Superyacht air conditioning: A guide to chilled water maintenance
Written by Yachting Pages
Last updated: 10/01/2017
Chilled water air conditioning systems are the recommended choice for larger yachts and superyachts, and maintenance is important to extending any air conditioning system’s lifespan. A well maintained chilled water system can eliminate the need for emergency repairs, avoid breaking the warranty and ensure the crew, owners and guests go minimal time without air conditioning.
Air conditioner maintenance
Maintaining a chilled-water system isn’t much different than a direct-expansion system, except that there’s more plumbing. Reading the manual before starting work or contacting an expert is also important. But, if you’re looking for some helpful advice, see below some advice on fixing common problems which may occur.
Importance of a maintenance log book
It’s important to keep track of any maintenance you perform on board for your air conditioning system; this will help as this data can be very helpful when troubleshooting other problems later on. Keep track of the what, where, who, when and why for every maintenance task performed – then you’ll know exactly what work has been performed if more serious problems arise.
Check the seawater strainer daily and remove any debris; the pump needs to receive a good amount of seawater. If you are in waters where jellyfish or other debris is particularly a problem, you may find it necessary to add a strainer on the outside of the through-hull fitting.
Don’t run the seawater pump (at all) while the strainer is removed. If the seawater pump sucks up a shell or other debris, it can lodge in the condenser and possibly cause it to fail.
It is important to check the air filters at least once a month as dirty filters will reduce airflow and capacity. Some manuals will tell you to clean it and some will recommend replacing the filters. Your safest bet is to replace the filter if it is dirty or damaged.
Run the system
Systems should be operated on a regular basis. If the yacht is not in use, you should ensure the chillers and air handlers are cycled on 30 minutes to an hour every month.
It’s also a good idea to cycle systems in their reverse mode (cool to heat and heat to cool). Most units are reverse-cycle, meaning they have a reversing valve within them that needs to be energized periodically to keep all of the parts moving properly. This helps to maintain pump seals and internal mechanical contacts, while reducing the fouling effect of marine growth in the seawater circuit.
Check system water pressure
Check the pressure at the inlet to the pump while the water is cold (45-60°F), the chillers are off, and the circulation pump is running. For most boats, the return pressure should be 12-20 psig.

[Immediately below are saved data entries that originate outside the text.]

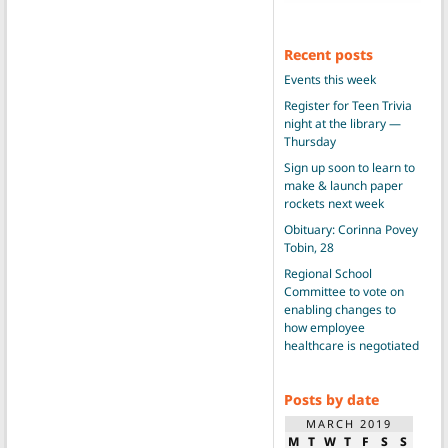
Recent posts
Events this week
Register for Teen Trivia
night at the library —
Thursday
Sign up soon to learn to
make & launch paper
rockets next week
Obituary: Corinna Povey
Tobin, 28
Regional School
Committee to vote on
enabling changes to
how employee
healthcare is negotiated
Posts by date
MARCH 2019
M
T
W
T
F
S
S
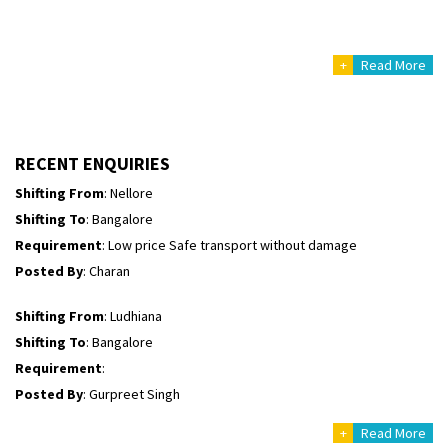
Posted By
: Richard Potgoli
+
Read More
Shifting From
: Uttar Pradesh
Shifting To
: Himachal Pradesh
Requirement
:
Posted By
: tenzin
RECENT ENQUIRIES
Shifting From
: Nellore
Shifting To
: Bangalore
Requirement
: Low price Safe transport without damage
Posted By
: Charan
Shifting From
: Ludhiana
Shifting To
: Bangalore
Requirement
:
Posted By
: Gurpreet Singh
+
Read More
Shifting From
: Surat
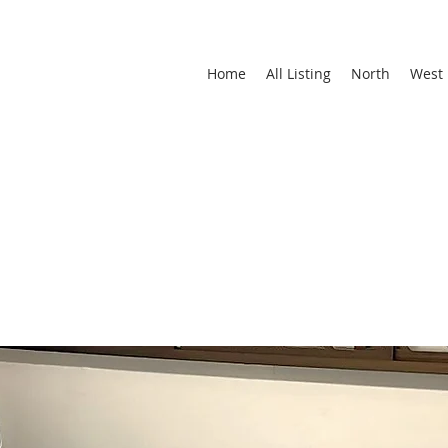
Home
All Listing
North
West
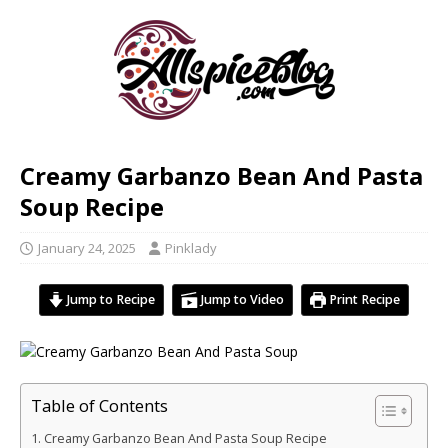
Creamy Garbanzo Bean And Pasta
Soup Recipe
January 24, 2025
Pinklady
Jump to Recipe
Jump to Video
Print Recipe
Table of Contents
Creamy Garbanzo Bean And Pasta Soup Recipe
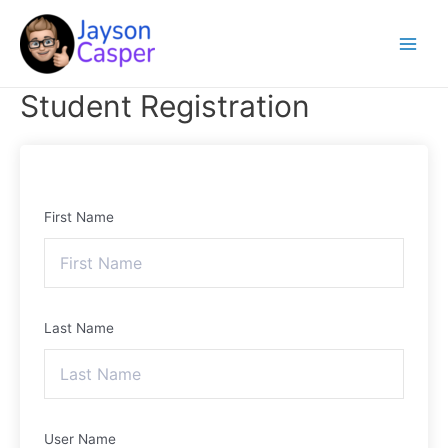
Skip
Main
to
Menu
content
Student Registration
First Name
Last Name
User Name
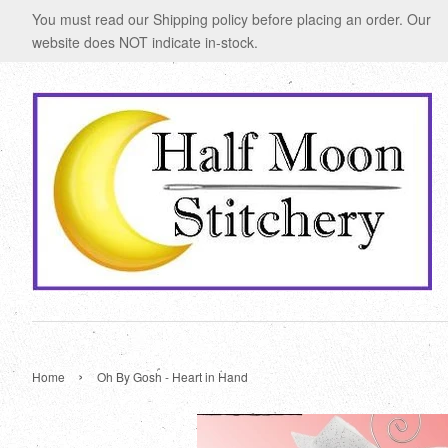
You must read our Shipping policy before placing an order. Our
website does NOT indicate in-stock.
›
Home
Oh By Gosh - Heart in Hand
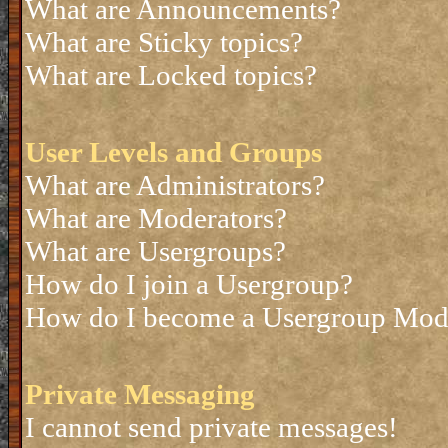
What are Announcements?
What are Sticky topics?
What are Locked topics?
User Levels and Groups
What are Administrators?
What are Moderators?
What are Usergroups?
How do I join a Usergroup?
How do I become a Usergroup Mod
Private Messaging
I cannot send private messages!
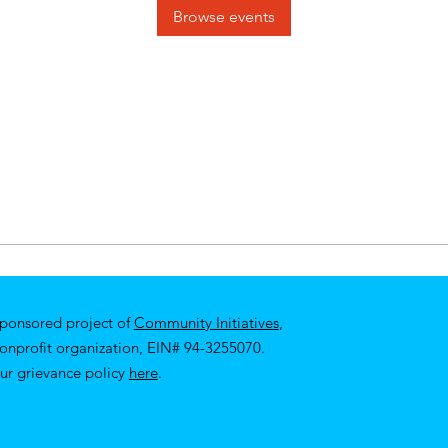
Browse events
sponsored project of
Community Initiatives
,
nonprofit organization, EIN# 94-3255070.
ur
grievance policy
here
.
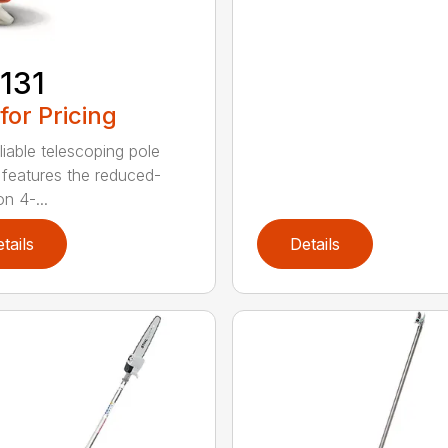
131
 for Pricing
liable telescoping pole
 features the reduced-
n 4-...
tails
Details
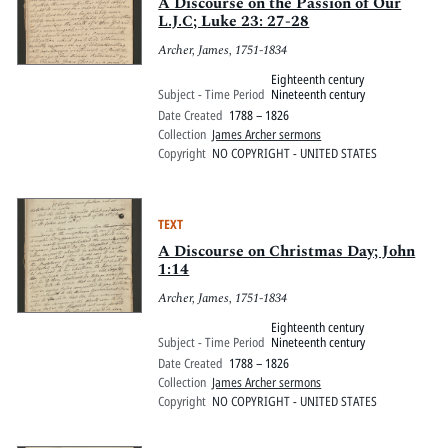
Pitts Digital Collections
A Discourse on the Passion of Our
L.J.C; Luke 23: 27-28
Archer, James, 1751-1834
Eighteenth century
Subject - Time Period
Nineteenth century
Date Created
1788 – 1826
Collection
James Archer sermons
Copyright
NO COPYRIGHT - UNITED STATES
TEXT
A Discourse on Christmas Day; John
1:14
Archer, James, 1751-1834
Eighteenth century
Subject - Time Period
Nineteenth century
Date Created
1788 – 1826
Collection
James Archer sermons
Copyright
NO COPYRIGHT - UNITED STATES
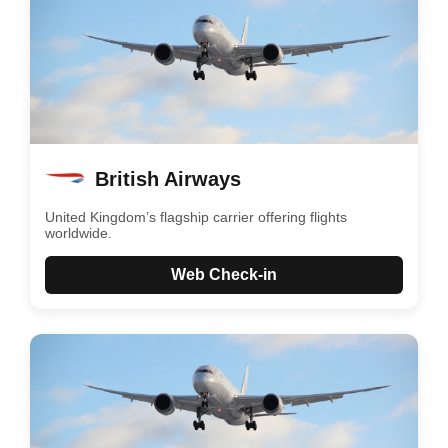
British Airways
United Kingdom’s flagship carrier offering flights
worldwide.
Web Check-in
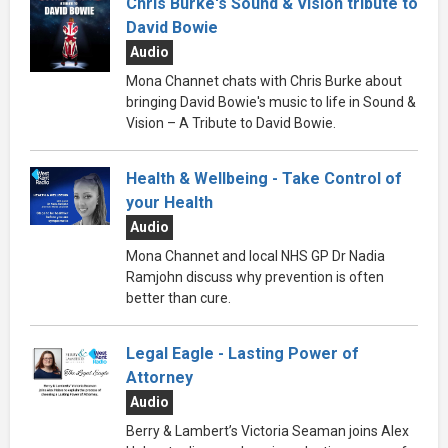
Chris Burke's Sound & Vision tribute to
David Bowie
Audio
Mona Channet chats with Chris Burke about
bringing David Bowie's music to life in Sound &
Vision – A Tribute to David Bowie.
Health & Wellbeing - Take Control of
your Health
Audio
Mona Channet and local NHS GP Dr Nadia
Ramjohn discuss why prevention is often
better than cure.
Legal Eagle - Lasting Power of
Attorney
Audio
Berry & Lambert’s Victoria Seaman joins Alex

If the system pressure has dropped below that, then more water needs to be added. Do not overfill as the expansion tank will not work properly.
If the system pressure drops frequently, then there is probably a leak, which should be located and fixed. Check all air handler and chiller bleed valves for leaks and tighten as needed.
Check the air handler and chiller condensate drains for obstructions by pouring two pints (a quarter of a gallon) of water into the condensate pan. If it doesn’t drain completely within 30 seconds, check the drain outlets for clogging. Remember some systems may have two drains.
Electrical connections should be inspected and tightened as needed. Heat and vibration can cause connectors to loosen, triggering poor contact and voltage drop or arcing. This can cause components to operate poorly, nuisance trip or prematurely fail.
Remove oil, dust, dirt, water and chemicals from the exterior of the motor and pump. Any signs of corrosion should be addressed immediately.
To protect against freezing due to inactivity in cold weather, remove the water, treat the water with propylene glycol, or combine these methods. Propylene glycol is usually the easiest and most practical. Often, improper winterisation can be the cause of an invalid warranty. Check your manufacturer’s manual for specific instructions.